Is Pitchfork Losing Its Edge?

An Analysis of Pitchfork Reviews Since Its 2015 Acquisition by Condé Nast & Pitchfork Review Recommendation System

Background & Motivation

Pitchfork is an online music publication with a reputation for being opinionated, a little snobby, but usually right. Below is a satiric article published by the Onion that says it all:

In 2015, they were acquired by the large media company Conde Nast, leaving fans skeptical of the future of Pitchfork’s reputation. Here's an excerpt from a recent AMA that Pitchfork conducted on Reddit:

Do Pitchfork's more critical readers have any basis to claim that Pitchfork has become more 'vanilla' over time?

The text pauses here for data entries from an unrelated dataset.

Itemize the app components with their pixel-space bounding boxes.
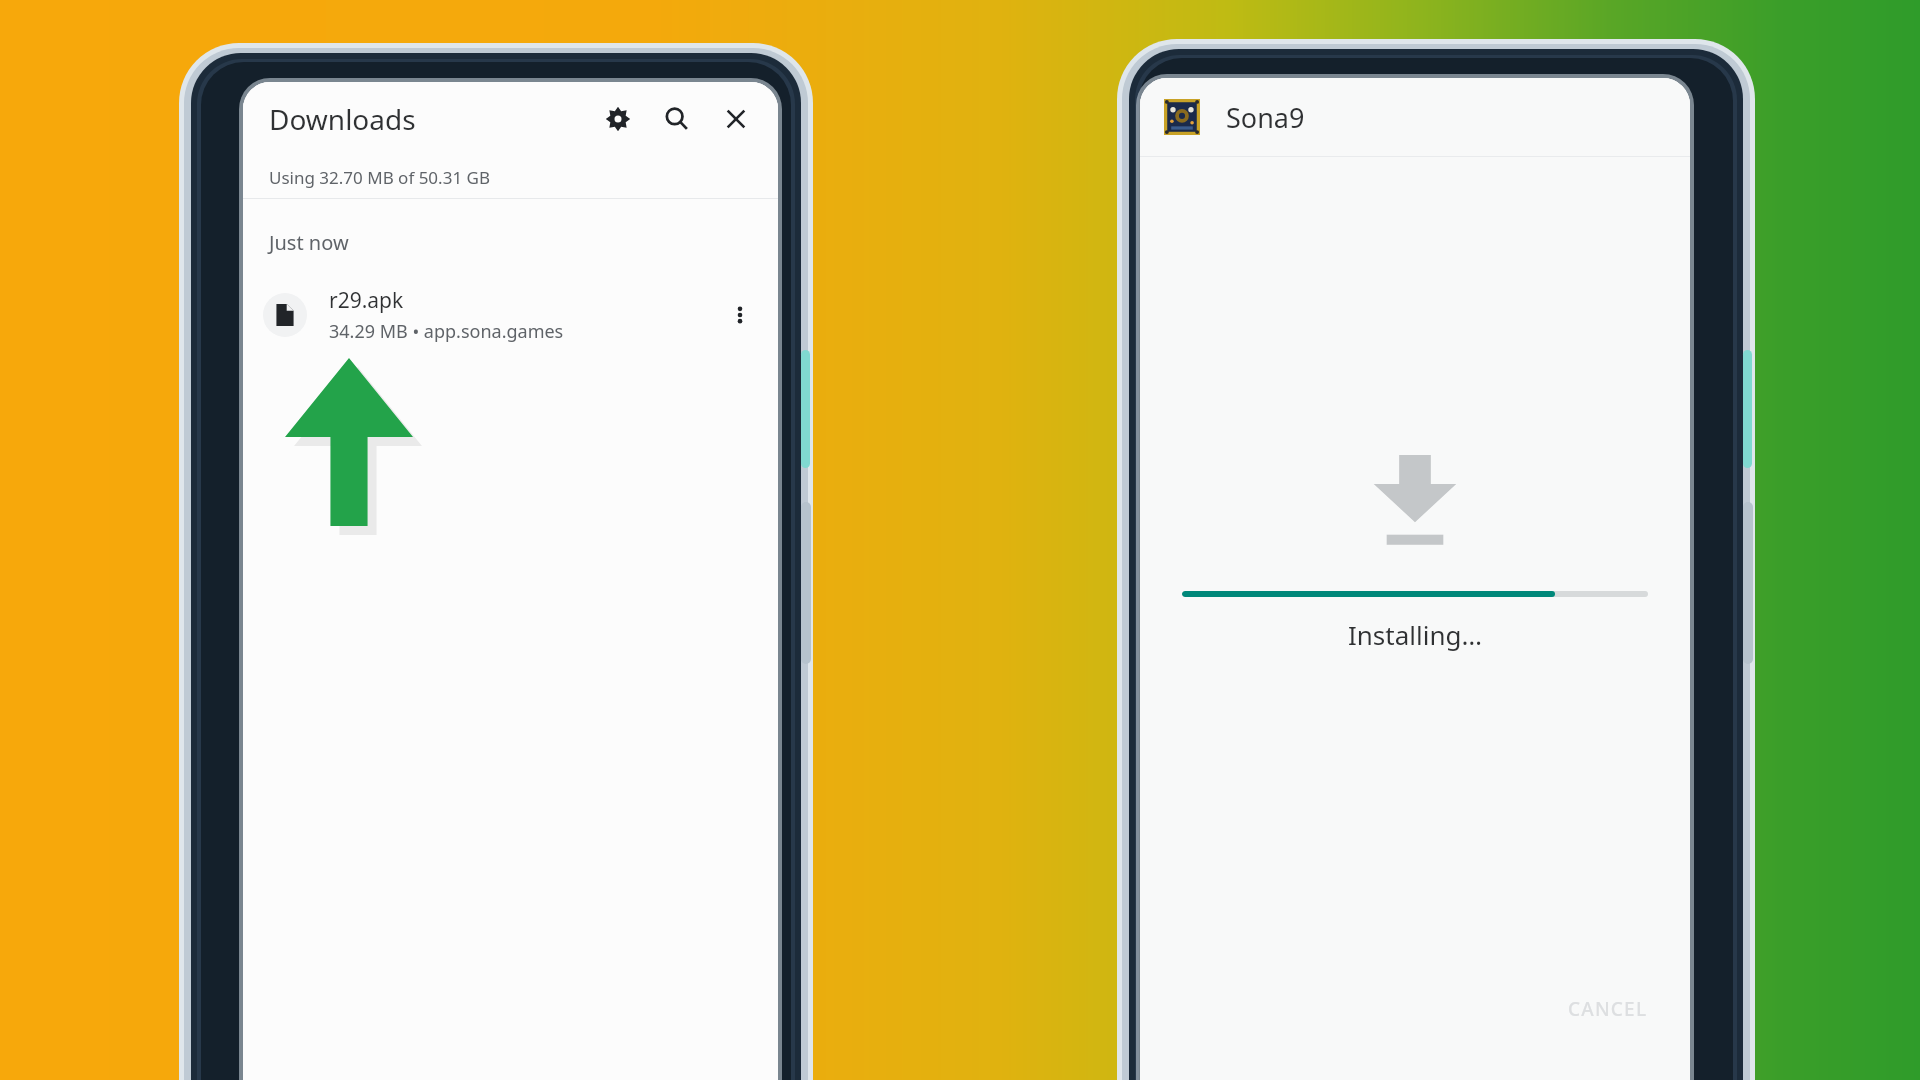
staticText: 34.29 MB • app.sona.games bbox=[329, 319, 564, 344]
button[interactable]: Settings bbox=[596, 97, 640, 141]
staticText: r29.apk bbox=[329, 286, 404, 315]
button[interactable]: r29.apk bbox=[243, 278, 778, 352]
staticText: Just now bbox=[269, 229, 349, 256]
button[interactable]: Sona9 app icon bbox=[1164, 99, 1200, 135]
staticText: CANCEL bbox=[1568, 996, 1648, 1022]
staticText: Installing… bbox=[1140, 617, 1690, 652]
button[interactable]: Close bbox=[714, 97, 758, 141]
staticText: Sona9 bbox=[1226, 99, 1305, 136]
button[interactable]: More options bbox=[718, 293, 762, 337]
staticText: Using 32.70 MB of 50.31 GB bbox=[269, 166, 490, 189]
button[interactable]: Search bbox=[655, 97, 699, 141]
button[interactable]: CANCEL bbox=[1554, 986, 1662, 1032]
staticText: Downloads bbox=[269, 100, 416, 138]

I conducted statistical analysis on their scoring methodology and used natural language processing techniques on the content of reviews in search of evidence that Pitchfork has measurably changed since they were acquired.

Data Collection

First, I scraped Pitchfork’s archives to gather over 19,000 reviews since 1999. I started with code from Nolan Conaway's GitHub, but had to make several adjustments to accomodate changes to Pitchfork's HTML and adding important features.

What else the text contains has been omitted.